_WHAT YOU WILL DO_:
Within the material below, how many lines include "dizabilități"? Answer with the count only.

RECORDS SUPPLIED below:

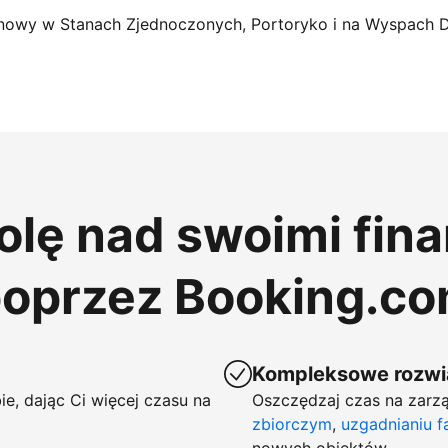
nowy w Stanach Zjednoczonych, Portoryko i na Wyspach 
rolę nad swoimi fin
poprzez Booking.c
Kompleksowe rozwią
ie, dając Ci więcej czasu na
Oszczędzaj czas na zarzą
zbiorczym
,
uzgadnianiu f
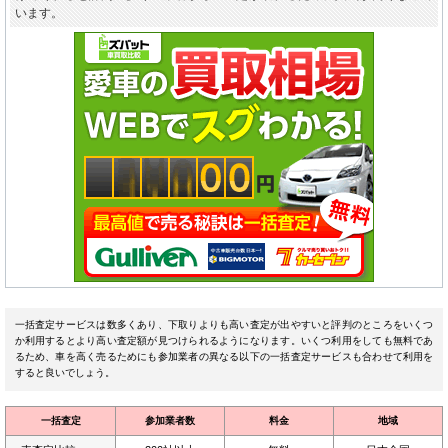
います。
一括査定サービスは数多くあり、下取りよりも高い査定が出やすいと評判のところをいくつ
か利用するとより高い査定額が見つけられるようになります。いくつ利用をしても無料であ
るため、車を高く売るためにも参加業者の異なる以下の一括査定サービスも合わせて利用を
すると良いでしょう。
一括査定
参加業者数
料金
地域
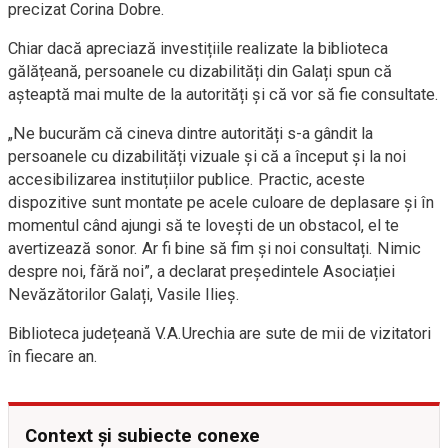
precizat Corina Dobre.
Chiar dacă apreciază investițiile realizate la biblioteca
gălățeană, persoanele cu dizabilități din Galați spun că
așteaptă mai multe de la autorități și că vor să fie consultate.
„Ne bucurăm că cineva dintre autorități s-a gândit la
persoanele cu dizabilități vizuale și că a început și la noi
accesibilizarea instituțiilor publice. Practic, aceste
dispozitive sunt montate pe acele culoare de deplasare și în
momentul când ajungi să te lovești de un obstacol, el te
avertizează sonor. Ar fi bine să fim și noi consultați. Nimic
despre noi, fără noi”, a declarat președintele Asociației
Nevăzătorilor Galați, Vasile Ilieș.
Biblioteca județeană V.A.Urechia are sute de mii de vizitatori
în fiecare an.
Context și subiecte conexe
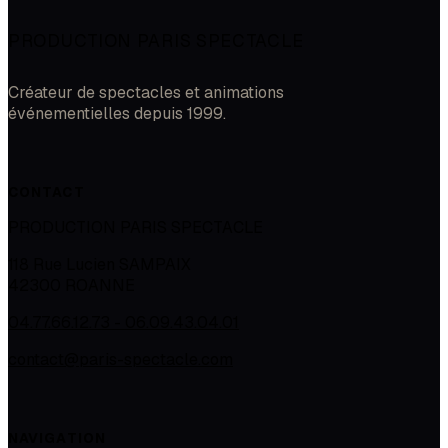
PRODUCTION PARIS SPECTACLE
Créateur de spectacles et animations
événementielles depuis 1999.
CONTACT
PRODUCTION PARIS SPECTACLE
118 Rue Lucien SAMPAIX
42300
ROANNE
04.77.66.12.73 - 06.09.43.04.01
contact@paris-spectacle.com
NAVIGATION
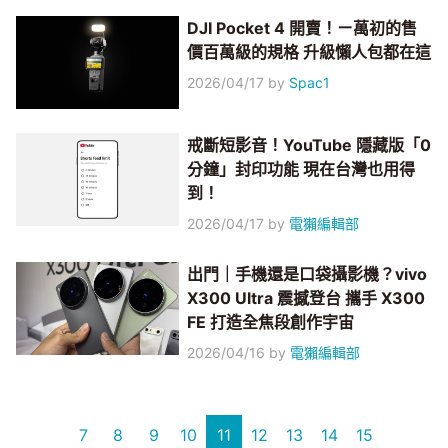
DJI Pocket 4 開賣！ㄧ萬初的售
價百萬級的規格 升級懶人包都在這
2026/04/17
by
Spac1
戒斷短影音！YouTube 隱藏版「0
分鐘」封印功能 現在台灣也用得
到！
2026/04/17
by
電獺編輯部
出門｜手機還是口袋攝影機？vivo
X300 Ultra 震撼登台 攜手 X300
FE 打造全焦段創作宇宙
2026/04/16
by
電獺編輯部
7
8
9
10
11
12
13
14
15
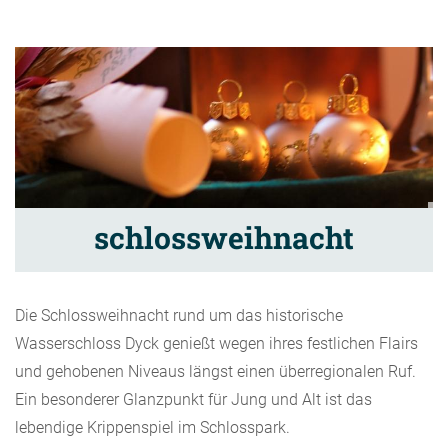
schlossweihnacht
Die Schlossweihnacht rund um das historische
Wasserschloss Dyck genießt wegen ihres festlichen Flairs
und gehobenen Niveaus längst einen überregionalen Ruf.
Ein besonderer Glanzpunkt für Jung und Alt ist das
lebendige Krippenspiel im Schlosspark.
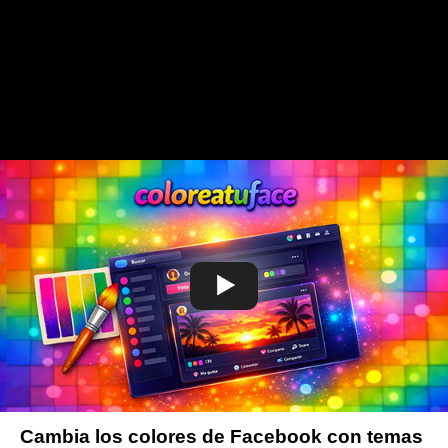
Cambia los colores de Facebook con temas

End of RECORDS SUPPLIED.

_ANSWER BOX_:
2